Court Opinion

ID: 9533467
Source: CourtListenerOpinion
Date Created: 2023-08-07 04:32:00.21786+00
Date Added: 2024-06-11T13:29:03.763902
License: Public Domain

MOSK, J.
I concur in the judgment.
In People v. Medina (1990) 51 Cal.3d 870 [274 Cal.Rptr. 849, 799 P.2d 1282], I would have reversed the judgment. I was of the opinion that the determination by a jury therein that defendant was mentally competent could not stand without offense to the due process clause of the Fourteenth Amendment to the United States Constitution because the statutory scheme codified in section 1367 et seq. of the Penal Code was fundamentally flawed in its allocation to defendant of the burden to prove his own incompetence pursuant to subdivision (f) of section 1369. (People v. Medina, supra, 51 Cal.3d at pp. 913-914 (dis. opn. of Mosk, J.).)

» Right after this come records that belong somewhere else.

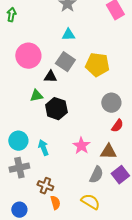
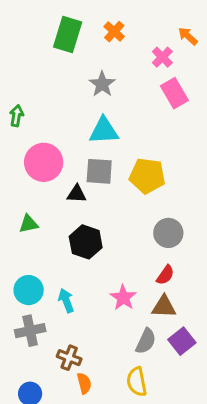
green arrow: (11, 15) -> (17, 116), moved
cyan triangle: (68, 35) -> (104, 131), size x1.5
gray square: (65, 62) -> (99, 171), turned -30
green triangle: (36, 96) -> (29, 224), moved
red semicircle: (117, 126) -> (165, 275), moved
yellow semicircle: (90, 202) -> (137, 382), turned -132

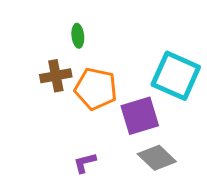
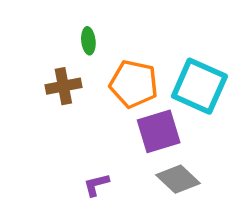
orange pentagon: (96, 89) -> (134, 84), moved

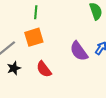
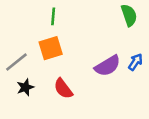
purple semicircle: (79, 51) -> (108, 66), turned -85

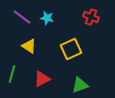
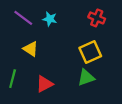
yellow square: (71, 49) -> (90, 52), moved
green triangle: (80, 85) -> (86, 78), moved

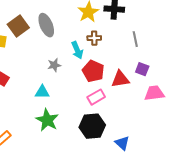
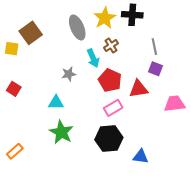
gray ellipse: (46, 25) -> (77, 27), moved
brown cross: (94, 38) -> (111, 45), turned -32
purple square: (142, 69) -> (155, 69), moved
blue triangle: (122, 143) -> (141, 157), turned -35

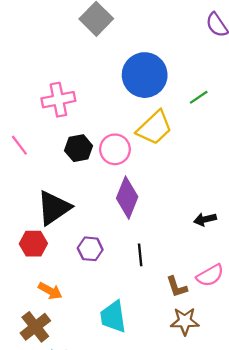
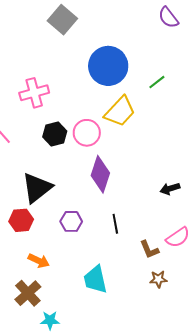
brown star: (185, 321) -> (158, 279), size x0.7

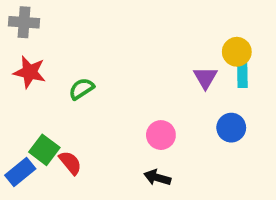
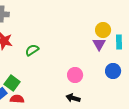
yellow circle: (237, 52) -> (103, 30), moved
red semicircle: (70, 163) -> (17, 99), moved, turned -48

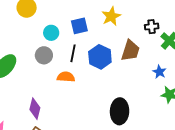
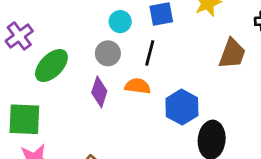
blue hexagon: (100, 57) -> (182, 107), moved
purple diamond: (35, 109) -> (99, 92), moved

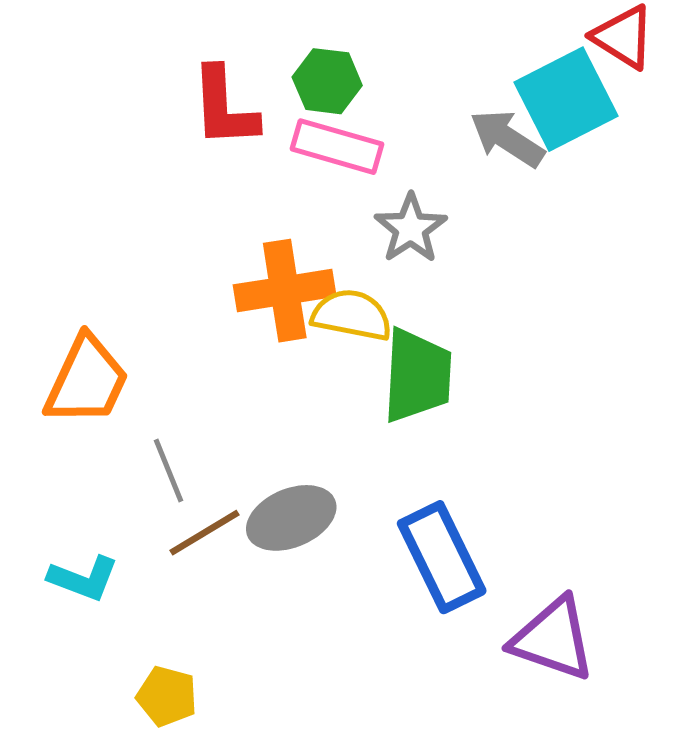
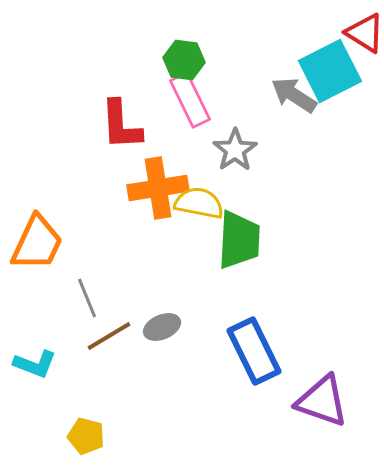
red L-shape: (224, 107) -> (121, 125), moved
pink rectangle: (337, 147) -> (190, 100), turned 48
gray ellipse: (291, 518) -> (162, 327), size x0.7

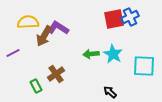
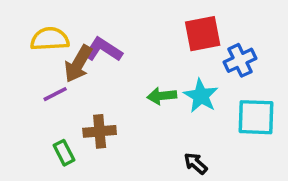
blue cross: (130, 17) -> (240, 60), moved
purple line: (13, 53) -> (55, 94), moved
brown cross: (56, 74) -> (100, 131), turned 30

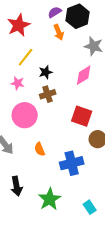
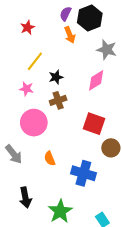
purple semicircle: (55, 12) -> (66, 14), turned -32
red star: (19, 25) -> (27, 27), size x0.6
blue cross: (72, 163) -> (83, 173), turned 30

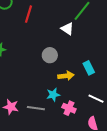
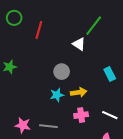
cyan rectangle: (89, 68) -> (110, 74), moved
cyan star: (53, 95) -> (57, 95), moved
pink cross: (69, 108) -> (81, 115), moved, turned -32

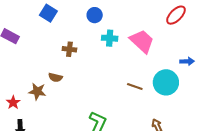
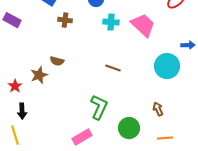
brown cross: (69, 49) -> (65, 20), moved
brown line: (135, 86) -> (113, 68), moved
brown star: (37, 91) -> (39, 75), turned -30

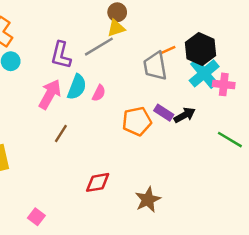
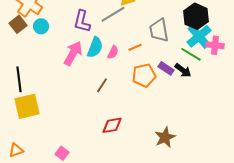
orange line: (167, 50) -> (135, 47), moved
black arrow: (185, 115) -> (183, 70), turned 66
brown line: (61, 133) -> (102, 85), moved
green line: (230, 140) -> (191, 54), moved
brown star: (148, 200) -> (165, 137), moved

In this cause, I cannot embrace the same disposition. To be sure, there is the same jury determination of mental competence under the same statutory scheme. But in Medina v. California (1992) 505 U.S. 437, 442-453 [120 L.Ed.2d 353, 361-362, 112 S.Ct. 2572], affirming People v. Medina, supra, 51 Cal.3d 870, a majority of the United States Supreme Court rejected my view that the allocation of the burden of proof violated due process. Under the compulsion of their authority—but not by the force of their reasoning—I yield.
In conclusion, because I find no reversible error or other defect, I join in affirmance.
Appellant’s petition for a rehearing was denied January 24, 1996, and the opinion was modified to read as printed above.